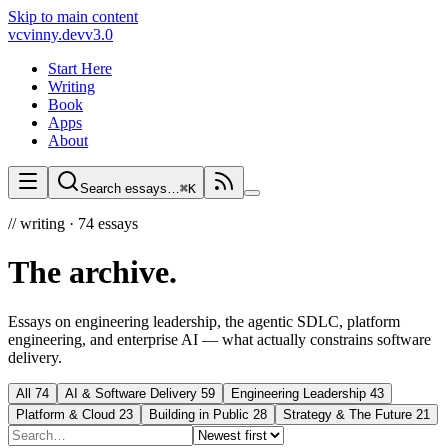
Skip to main content
vc
vinny.dev
v3.0
Start Here
Writing
Book
Apps
About
Search essays…
⌘K
//
writing ·
74
essays
The archive
.
Essays on engineering leadership, the agentic SDLC, platform
engineering, and enterprise AI — what actually constrains software
delivery.
All
74
AI & Software Delivery
59
Engineering Leadership
43
Platform & Cloud
23
Building in Public
28
Strategy & The Future
21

++++++++

(Activity): The preceding entries are to be returned verbatim, with every picture excluded.

(Expected answer):
Skip to main content
vc
vinny.dev
v3.0
Start Here
Writing
Book
Apps
About
Search essays…
⌘K
//
writing ·
74
essays
The archive
.
Essays on engineering leadership, the agentic SDLC, platform
engineering, and enterprise AI — what actually constrains software
delivery.
All
74
AI & Software Delivery
59
Engineering Leadership
43
Platform & Cloud
23
Building in Public
28
Strategy & The Future
21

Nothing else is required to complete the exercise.